T-55 derived tank from Peru/Ukraine

The Typhoon-2A is a main battle tank developed and manufactured jointly by the Peruvian company DICSAC (Diseños Casanave Corporation S.A.C. of Peru) and the Kharkiv Morozov Machine Building Design Bureau of Ukraine. The Tifon (Typhoon)-2A is based on the Soviet T-54/55 tank. The tank is a 3-man machine with day and night technology and a thermal vision Buran device with 12 km range.

==Development==
The Typhoon-2A project was designed by Sergio Casanave Quelopana, a Peruvian Engineer, to help the Peruvian Army keep up with modern tank designs. The design was built around the Peruvian T-55 using feedback from the Peruvian military, and available components in European tank designs. The engineers decided to use the experience of successful modern tank designs, such as the Russian T-90 and the French Leclerc. This was achieved by developing the Typhoon-2A through the Kharkiv Morozov Machine Building Design Bureau.

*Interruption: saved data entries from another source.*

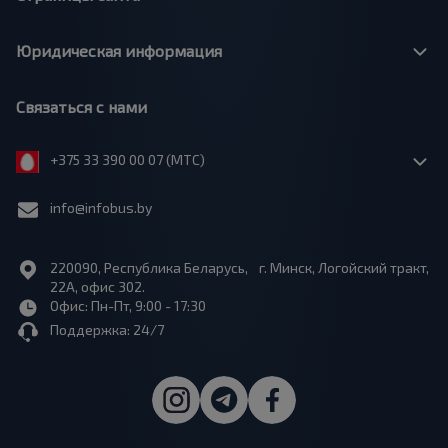
Юридическая информация
Связаться с нами
+375 33 390 00 07 (МТС)
info@infobus.by
220090, Республика Беларусь, г. Минск, Логойский тракт,
22А, офис 302.
Офис: Пн-Пт, 9:00 - 17:30
Поддержка: 24/7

The Typhoon-2A is the product of a series of modifications and modernisations of the T-55 AGM.

== Features ==

===Armament===
The Typhoon-2A is primarily armed with an auto-loaded 125 mm smooth-bore KBM-1M 48 caliber gun capable of 8 rpm. It can fire APFSDS-T rounds, tandem-charge HEAT rounds, and HE-FRAG rounds with an effective range of up to 3,000 m. It also carries Kombat anti-tank guided missiles with an effective range exceeding 5,000m and is capable of targeting ground targets and helicopters flying at low altitudes. The secondary armament is a remotely controlled 12.7×108mm KT-12.7 machine gun. The Typhoon-2A may also be fitted with a co-axial 7.62×54mmR KT-7.62 machine gun. Fire control on the Typhoon-2A 2 is a ballistics computer LIO-V operated by both the gunner and the commander. The Typhoon-2A can function at night using BURAN CATHERINE-E thermal vision with a range up to 12 km.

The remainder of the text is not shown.